On Fri, Feb 17, 2012 at 12:23 AM, Mikael Sitruk <[email protected]>wrote:

> Ok i understand you now, but i think that the lines are different so , can
> you paste the method (full content instead of patch) into the email, i will
> compile and check?
>
> Mikael.S
>
>
> On Thu, Feb 16, 2012 at 7:49 PM, Andrew Purtell <[email protected]>wrote:
>
>> I'm wondering if the removal and re-add of the lease is racy. We used to
>> just refresh the lease.
>>
>> In the patch provided I don't remove the lease and add it back, instead
>> just refresh it on the way out. If you apply the patch and the
>> LeaseExceptions go away, then we will know this works for you. I've applied
>> this patch to our internal build as part of tracking down what might be
>> spurious LeaseExceptions.

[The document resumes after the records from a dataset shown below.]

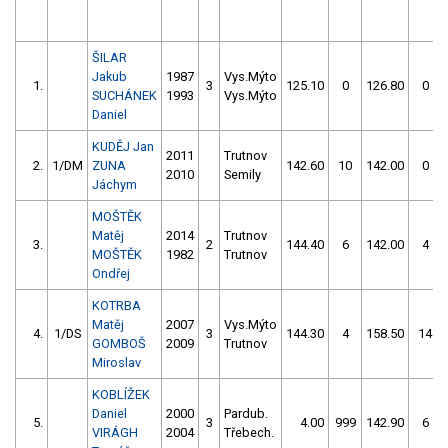
ŠILAR
Jakub
1987
Vys.Mýto
1.
3
125.10
0
126.80
0
SUCHÁNEK
1993
Vys.Mýto
Daniel
KUDĚJ Jan
2011
Trutnov
2.
1/DM
ZUNA
142.60
10
142.00
0
2010
Semily
Jáchym
MOŠTĚK
Matěj
2014
Trutnov
3.
2
144.40
6
142.00
4
MOŠTĚK
1982
Trutnov
Ondřej
KOTRBA
Matěj
2007
Vys.Mýto
4.
1/DS
3
144.30
4
158.50
14
GOMBOŠ
2009
Trutnov
Miroslav
KOBLÍŽEK
Daniel
2000
Pardub.
5.
3
4.00
999
142.90
6
VIRÁGH
2004
Třebech.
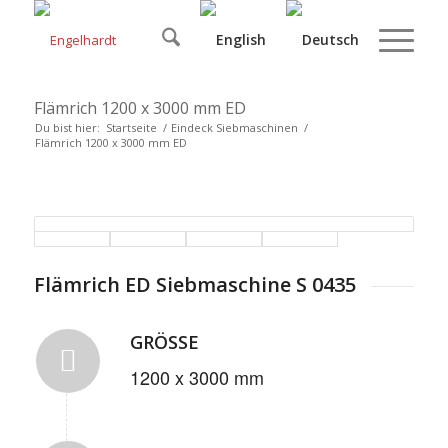
Flämrich 1200 x 3000 mm ED
Du bist hier:
Startseite
/
Eindeck Siebmaschinen
/
Flämrich 1200 x 3000 mm ED
Flämrich ED Siebmaschine S 0435
GRÖSSE
1200 x 3000 mm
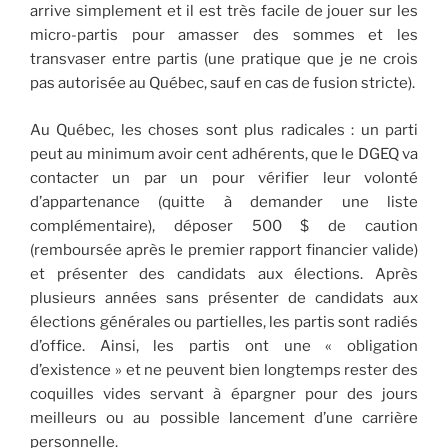
arrive simplement et il est très facile de jouer sur les
micro-partis pour amasser des sommes et les
transvaser entre partis (une pratique que je ne crois
pas autorisée au Québec, sauf en cas de fusion stricte).
Au Québec, les choses sont plus radicales : un parti
peut au minimum avoir cent adhérents, que le DGEQ va
contacter un par un pour vérifier leur volonté
d’appartenance (quitte à demander une liste
complémentaire), déposer 500 $ de caution
(remboursée après le premier rapport financier valide)
et présenter des candidats aux élections. Après
plusieurs années sans présenter de candidats aux
élections générales ou partielles, les partis sont radiés
d’office. Ainsi, les partis ont une « obligation
d’existence » et ne peuvent bien longtemps rester des
coquilles vides servant à épargner pour des jours
meilleurs ou au possible lancement d’une carrière
personnelle.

I've been blaming the clients but maybe that is
>> wrong.
>>
>> Best regards,
>>
>>     - Andy
>>
>> Problems worthy of attack prove their worth by hitting back. - Piet Hein
>> (via Tom White)
>>
>>
>> ----- Original Message -----
>> > From: Mikael Sitruk <[email protected]>
>> > To: [email protected]; Andrew Purtell <[email protected]>
>> > Cc:
>> > Sent: Wednesday, February 15, 2012 11:32 PM
>> > Subject: Re: LeaseException while extracting data via pig/hbase
>> integration
>> >
>> > Andy hi
>> >
>> > Not sure what you mean by "Does something like the below help?" The
>> > current
>> > code running is pasted below, line number are sightly different than
>> yours.
>> > It seems very close to the first file (revision "a") in your extract.
>> >
>> > Mikael.S
>> >
>> >   public Result[] next(final long scannerId, int nbRows) throws
>> IOException
>> > {
>> >     String scannerName = String.valueOf(scannerId);
>> >     InternalScanner s = this.scanners.get(scannerName);
>> >     if (s == null) throw new UnknownScannerException("Name: " +
>> > scannerName);
>> >     try {
>> >       checkOpen();
>> >     } catch (IOException e) {
>> >       // If checkOpen failed, server not running or filesystem gone,
>> >       // cancel this lease; filesystem is gone or we're closing or
>> > something.
>> >       try {
>> >         this.leases.cancelLease(scannerName);
>> >       } catch (LeaseException le) {
>> >         LOG.info("Server shutting down and client tried to access
>> missing
>> > scanner " +
>> >           scannerName);
>> >       }
>> >       throw e;
>> >     }
>> >     Leases.Lease lease = null;
>> >     try {
>> >       // Remove lease while its being processed in server; protects
>> against
>> > case
>> >       // where processing of request takes > lease expiration time.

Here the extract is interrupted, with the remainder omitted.